When I talk to my students about gigs, I get them to consider them as three parts of the same whole: Before, During and After. Each is an important part of the gig, and each has its own tasks, responsibilities and (naturally) technological tools that can be leveraged to the benefit of the enterprise.
And there are very sensible reasons to put all three aspects online in one way or another.
Putting the gig promotion online is a bit of a no-brainer. But organising aspects of the event can be done online as well. If it’s something that’s going to take a bit of coordination, you might want to use some online planning tools like Zoho Project or Basecamp in order to bring together diverse people to perform in a joined-up way.
The best online tool for streaming your concerts live on the internet is Synchronicity Live. They do all the tricky stuff – you just need a camera, an internet connection, and something interesting happening on stage. Take a feed off the desk to get decent sound. You’ll feel better about the results afterwards.

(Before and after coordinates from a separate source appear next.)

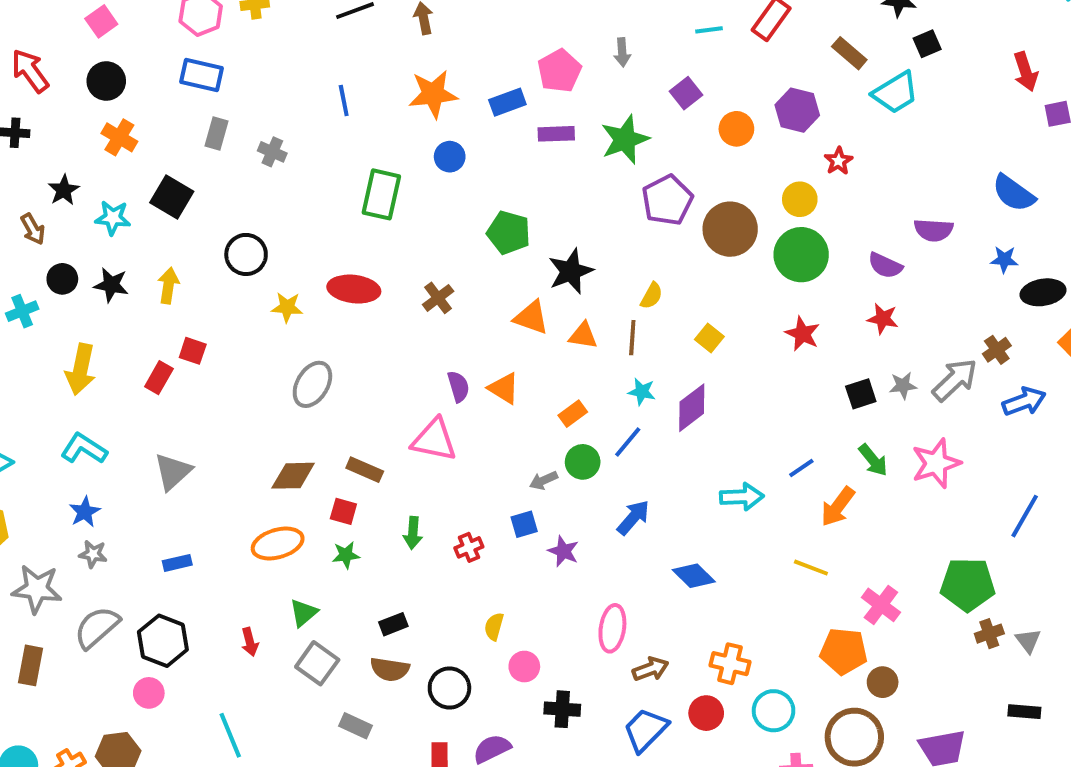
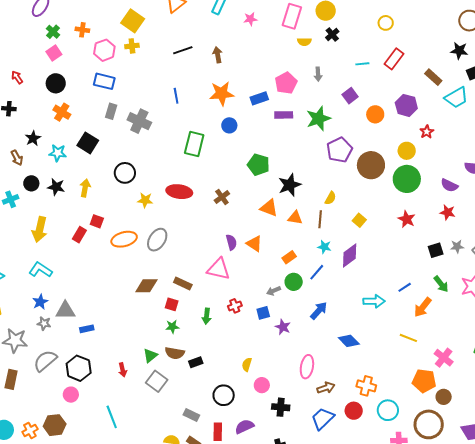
red arrow: (30, 71) -> (17, 77), size x0.6
gray cross: (272, 152) -> (139, 121), size x1.6
gray triangle: (173, 472) -> (65, 311), moved, turned 40
orange ellipse: (278, 544) -> (124, 239), moved
red cross: (469, 547) -> (235, 306), moved
brown semicircle: (390, 669) -> (175, 353), moved
gray rectangle: (355, 726) -> (191, 415), moved

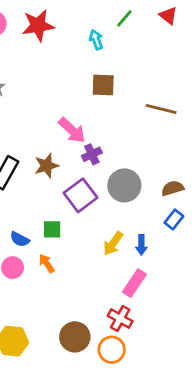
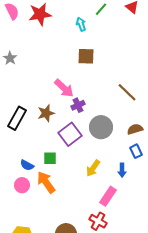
brown line: (161, 109) -> (127, 92), moved, turned 30
blue rectangle: (174, 219) -> (136, 151), turned -64
blue arrow: (141, 245) -> (122, 170), moved
orange arrow: (47, 263) -> (46, 182), size x1.6

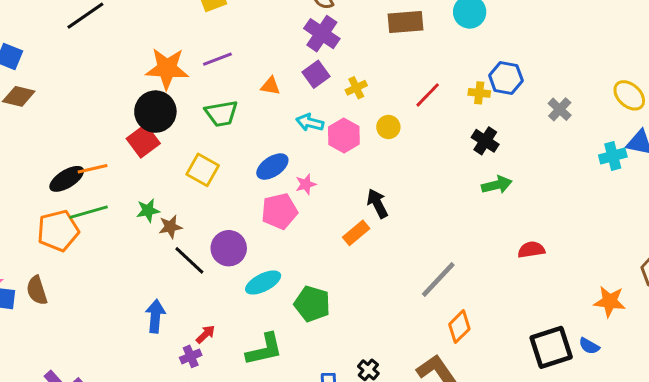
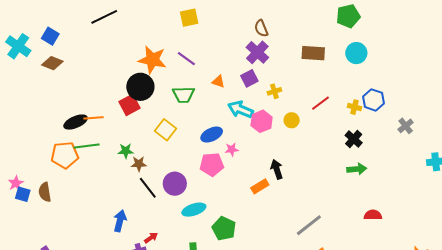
purple line: (217, 59) -> (186, 59), turned 48
cyan arrow: (310, 122) -> (241, 109), size x1.4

But there’s more that you can do for your internet while the concert’s happening. Take photographs for the website (yes, from the stage – yes, of your audience). Get your team out in the audience collecting audio feedback, email addresses, etc.
Perform a live ‘ringtone’ and record it to sell or give away on your site. I borrowed that idea off a young punk band who do a 30 second thrash every time they play live that pretty much goes “PICK UP YOUR PHONE!!! PICK UP YOUR PHONE!!! (repeat)” – but they change something (eg inserting the name of the town) every time they do it.
Write up the concert. Blog your thoughts about it. Post photographs. Get out a video camera once the band comes off stage and record your thoughts about it – what were the highlights? What do you wish you’d done better? Who was cute in the audience? All that stuff…
And for goodness sake, if you took email addresses for the mailing list, sit down and type a short thankyou email to everyone who attended. Just to them. Give them the website address. Let them know you appreciated them being there, before you add them to the general mailing list that signed up for.
So yeah – put your concert online by all means. And do it in as many ways as you can think of that will be helpful to you and appreciated by your audience.
As many of my readers have pointed out time and again – there’s nothing like the experience of live music, and this can’t be replicated online. I’d add to that the idea that there’s nothing like the online experience to give people a taste of the live event, to reinforce their enjoyment of it, and to fire up their thirst for it.